- Born: January 19, 1928 San Fernando, La Union, Philippine Islands
- Died: October 18, 2010 (aged 82) Las Pinas City, Metro Manila
- Occupations: Inventor, engineer
- Known for: alleged inventor of a water-fuelled car

= Daniel Dingel =

Filipino inventor

Daniel Dingel (1928–2010) was a Filipino engineer who claimed to have invented a "hydrogen reactor" that could power a water-fuelled car.

==Hydrogen reactor car==
Dingel said he began working on his hydrogen reactor in 1969, and claimed to have used the device to power his 1996 Toyota Corolla.
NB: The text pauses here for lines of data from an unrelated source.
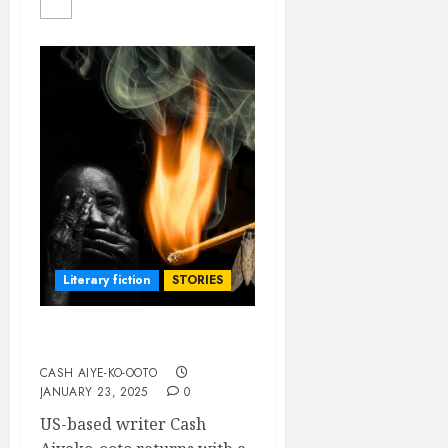
Literary fiction
STORIES
Flames at Moth Hour
CASH AIYE-KO-OOTO
JANUARY 23, 2025
0
US-based writer Cash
Dingle claimed that his invention splits hydrogen from water in an onboard water tank, and does not produce any carbon emissions. However, he never revealed the secret to his invention. In an interview with the Philippine Daily Inquirer, Dingel said that he would be willing to reveal the secret of his invention if the buyer would hire 200 Filipinos and their families.
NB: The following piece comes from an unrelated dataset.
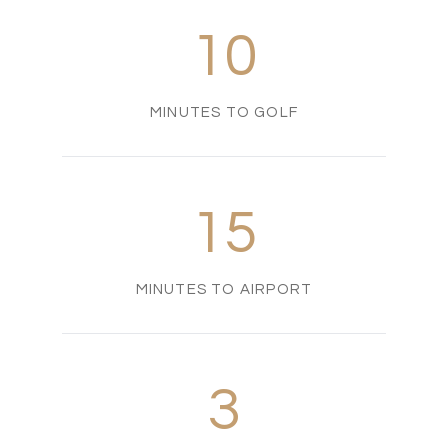
10
MINUTES TO GOLF
15
MINUTES TO AIRPORT
3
Dingel was known as a vocal critic of Filipino government officials and scientists who refused to support his invention. The Philippines Department of Science and Technology, in turn, has declared his invention a hoax.

==Investment by Formosa Plastics Group and estafa case==
In November 2000, John Ding Young of Formosa Plastics Group (FPG) sought Dingel out and, convinced that the invention was genuine, signed a "preliminary understanding" with him for several projects. He aimed to have business partners, get an international patent, and commercialize his technology.
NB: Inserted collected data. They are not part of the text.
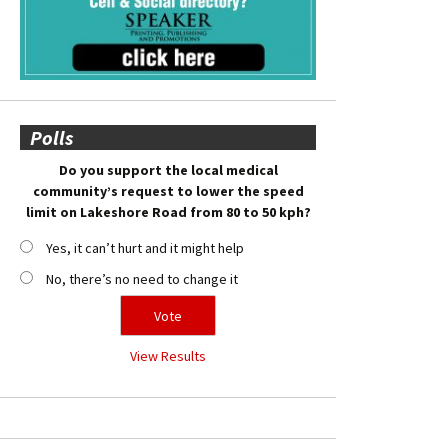
Polls
Do you support the local medical
community’s request to lower the speed
limit on Lakeshore Road from 80 to 50 kph?
Yes, it can’t hurt and it might help
No, there’s no need to change it
View Results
In December 2008, Dingel became even more controversial when he was found guilty and sentenced to a maximum of 20 years imprisonment in an estafa (swindling) case filed against him by Young and FPG. In a decision dated December 9, 2008, Judge Rolando How of the Parañaque Regional Trial Court's Branch 257 found him guilty of taking $410,000 from FPG, saying that Dingel "defrauded Young when the inventor failed to fulfill his obligation of developing his 'hydrogen reactor' and creating experimental cars in 2000."

Young claimed that Dingel signed a joint venture agreement with FPG, and initially received $30,000 in goodwill money and $20,000 for research and development. Young said that Dingel then visited the FPG headquarters in Taipei and asked for $300,000 so he could purchase three cars which he would use as prototypes when he returned to the Philippines. Young added that in September 2001 he sent another $60,000 in additional funds, as agreed upon in the joint venture agreement.

Former Solicitor General of the Philippines Francisco Chavez, whom Dingel asked to serve as his counsel, said that he would appeal the court decision before it became final on Christmas Eve 2008.

Dingel died on October 18, 2010, in Las Pinas City, Metro Manila in the Philippines.